The notion that China is flooding the world with
excess industrial capacity is usually based on its massive surplus in goods trade, now standing at
nearly US$1.2 trillion. That number is real, but treating it as proof of systemic overcapacity is not entirely correct.
Goods trade is only one slice of China’s external balance, and it is increasingly offset by large outflows such as import of services and investment income payments.
Moreover, China’s total current account surplus is US$657 billion or 3.4 per cent of gross domestic product (GDP). Having a much smaller current account surplus means China effectively runs a huge services and income account deficit. The country is a major importer of foreign services, ranging from transport to financial services.
Many Chinese households
spend their money abroad and Chinese firms rely on foreign logistics, insurance, licensing and know-how to operate or produce goods and services.
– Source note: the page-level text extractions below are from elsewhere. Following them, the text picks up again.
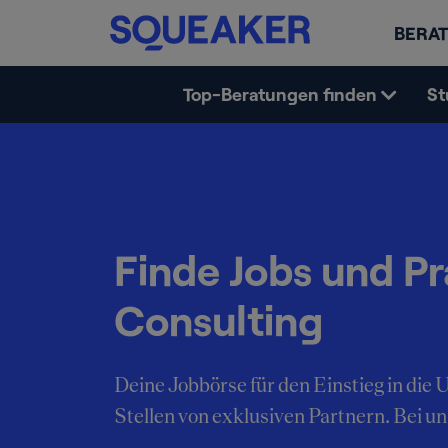
BERAT
Top-Beratungen finden
St
Finde Jobs und Pr
Consulting
Deine Jobbörse für den Einstieg in di
Stellen von exklusiven Partnern. Bei uns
All these have resulted in a persistent and sizeable services trade deficit – roughly US$200 billion a year that offsets part of the goods surplus.
Then there is investment income. China pays substantial amounts of profits, dividends and interest incomes to
foreign investors who own factories, subsidiaries and equity stakes inside the country. Those payments, now at about US$150 billion, reflect decades of inward foreign direct investment that has helped build China’s industrial base in the first place. A significant share of what looks like “Chinese” export income ultimately accrues to foreign capital owners.
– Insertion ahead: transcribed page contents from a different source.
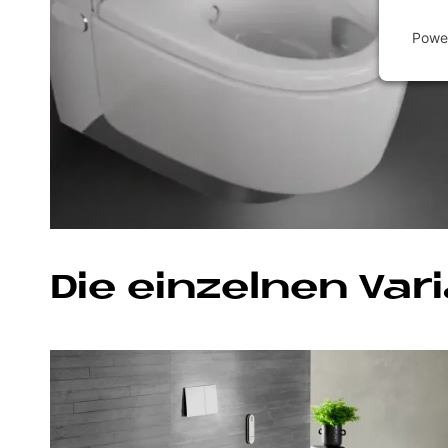
Powe
Die ein­zel­nen Va­r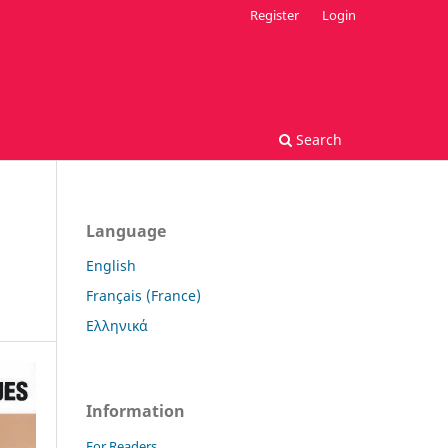
Register
Login
Search
Language
English
Français (France)
Ελληνικά
Information
For Readers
This matters because overcapacity is a macroeconomic concept, not a sectoral talking point. A country that exports manufactured goods but imports services and pays income abroad is not simply dumping excess output on the rest of the world. It is engaging in a more complex exchange in which incomes associated with production are partly recycled back to the world economy through service imports and capital income repatriations.
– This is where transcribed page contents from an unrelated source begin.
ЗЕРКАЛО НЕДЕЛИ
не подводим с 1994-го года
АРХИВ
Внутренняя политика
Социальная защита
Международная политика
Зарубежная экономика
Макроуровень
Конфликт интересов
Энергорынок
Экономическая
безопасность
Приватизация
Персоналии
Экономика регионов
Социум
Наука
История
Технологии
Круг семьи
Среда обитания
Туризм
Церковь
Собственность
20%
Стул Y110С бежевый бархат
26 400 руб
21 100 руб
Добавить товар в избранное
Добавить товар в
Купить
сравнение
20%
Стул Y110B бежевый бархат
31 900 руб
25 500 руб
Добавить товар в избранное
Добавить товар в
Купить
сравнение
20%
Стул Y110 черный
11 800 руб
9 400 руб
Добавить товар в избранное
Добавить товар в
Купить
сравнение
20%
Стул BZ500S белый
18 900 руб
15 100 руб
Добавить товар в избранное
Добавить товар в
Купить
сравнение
Moreover, the composition of China’s external balance also reveals something more fundamental. China is a manufacturing powerhouse, but it is not yet a global rentier economy. Unlike the United States or Japan that earn higher net incomes from overseas investments, China’s external assets are concentrated in
low-yield reserves. Meanwhile, foreign investors earn equity-like returns in China. The return asymmetry ensures that income flows will continue to leave the country, capping its overall external balance of payments surplus.